Okay, I went picture crazy on this day and I just took snapshots of my whole yard; every area that I could take a picture of, I did. I won't display them all here, but go to my photo album to see everything.
Here's a couple areas I am watching in the front yard.
The roses haven't bloomed yet -- but they are growing fast. I did find a lot of aphids on them this year and I killed them by hand (gross, I know). But last year I saw 2 japanese beatles on them and this year I haven't. I have an organic aphid/rose concoction on file, but I just haven't mixed it yet. It calls for:
1 small onion chopped finely* if you're looking for any organic plant concoctions, let me know. I have a whole bunch on file.
2 medium garlic cloves, chopped finely
1 tbs liquid dish soap
2 c water
Put all ingredients in a blender, blend on high, and strain through cheesecloth or pantyhose. Pour into spray bottle and mist your plants at first sign of aphid trouble.
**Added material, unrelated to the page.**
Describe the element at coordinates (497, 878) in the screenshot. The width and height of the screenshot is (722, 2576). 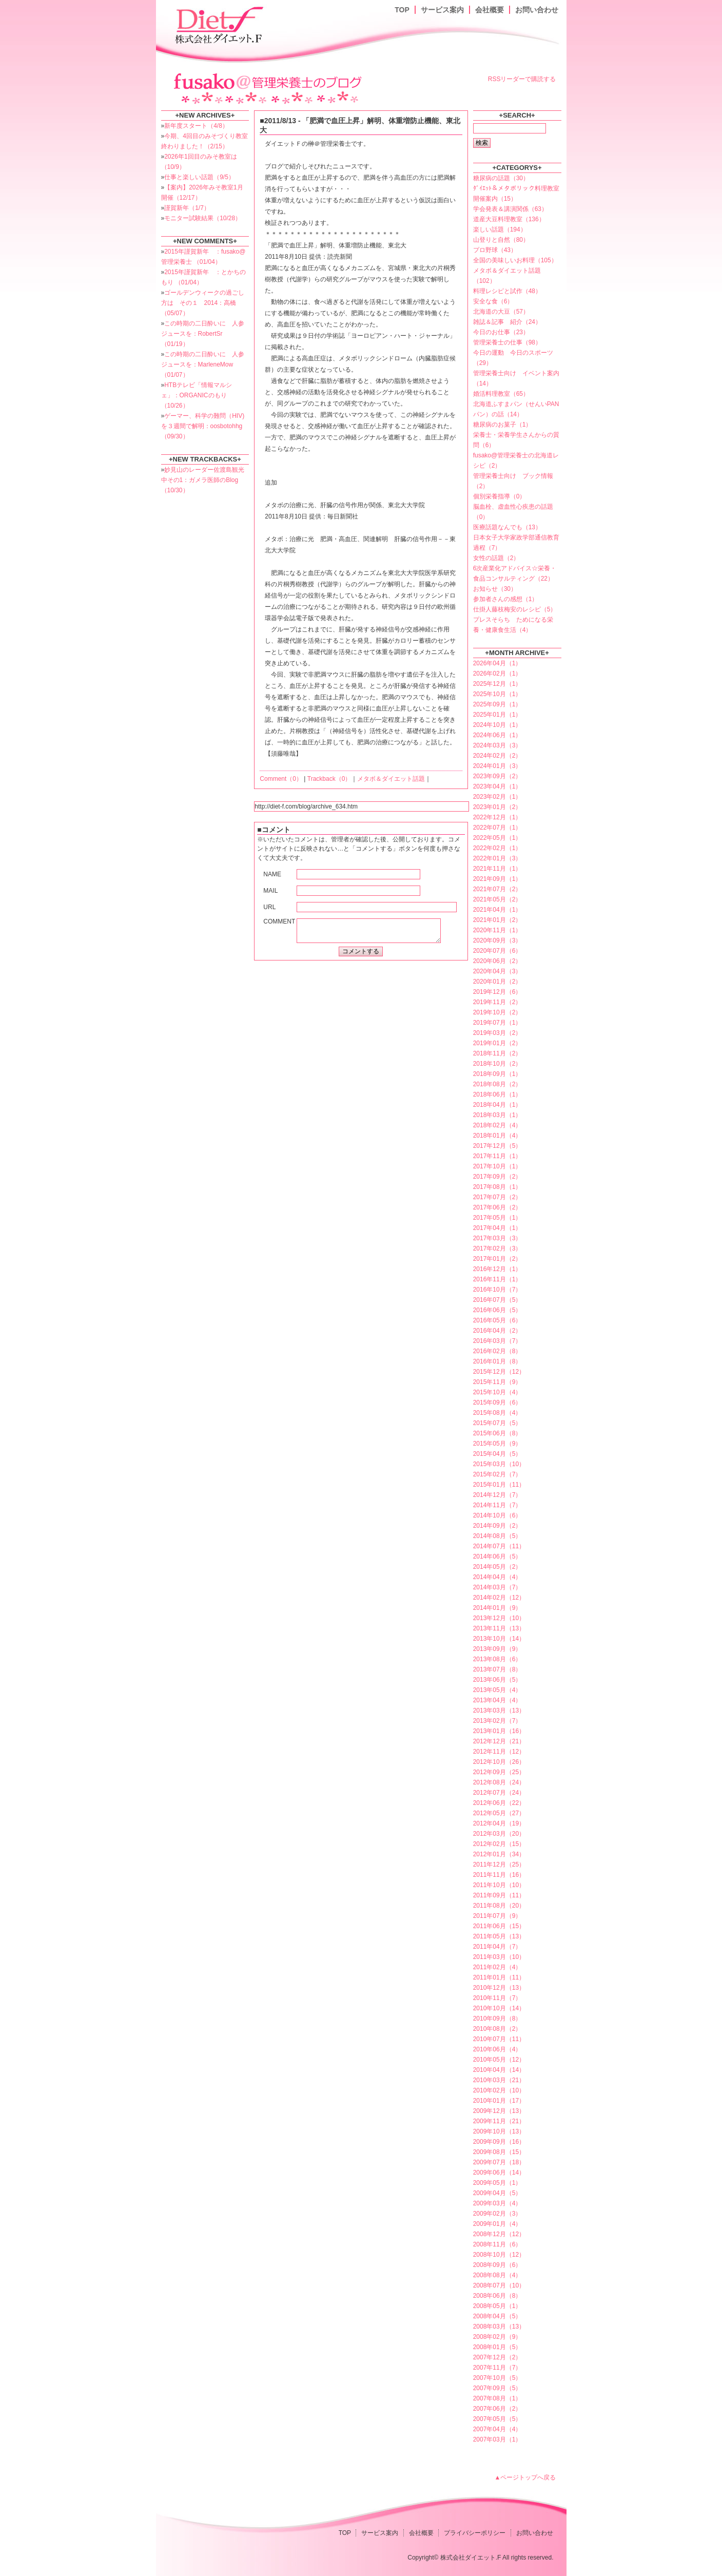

Here's the front sun bed that I share with my neighbor. The sedum are in perfect round balls on May 27. And the daisies are just getting tall and haven't opened yet.
This is my "woodland" garden area. Most of the front is for the shady ladies, but this to me looks like a woodland. I have hostas, astilbes, hecheura (coral bells), and bleeding hearts. That hosta on the end gets ENORMOUS. It great because as the bleeding heart next to it loses its flowers, the giant hosta takes over it's space.
Here's my native plant area -- the wild columbines, the wild sunflower, and the blue cohosh. I think at this point, we've already had a casualty -- some critter took off with a wild sunflower.
Here's the area in the front yard I call the semi-circle. If I had to re-do this garden, I would probably eliminate this area. It's too big and it never gets filled. You can see hostas, day lillies, coral bells and ferns. The rudbeckia (black eyed susans) haven't really come up yet but they are here too. I planted 2 native plants here last yr (wild sunflower and prairie aster). And we planted the 2 fringed bleeding hearts here this year.
Remember the hydrangea? I found out that it's an oak leaf hydrangea and it's known for it beautiful peeling bark. Yuck. I don't think it's pretty at all and here - May 27 - it's only beginning to get some leaves. When I was in South Carolina last month, we visited Middleton plantation and gardens and they had one on the premises and our tour guide said that they should be planted underneath other plants to disguise their bark -- it's not the case here so this guy needs get uprooted and replanted.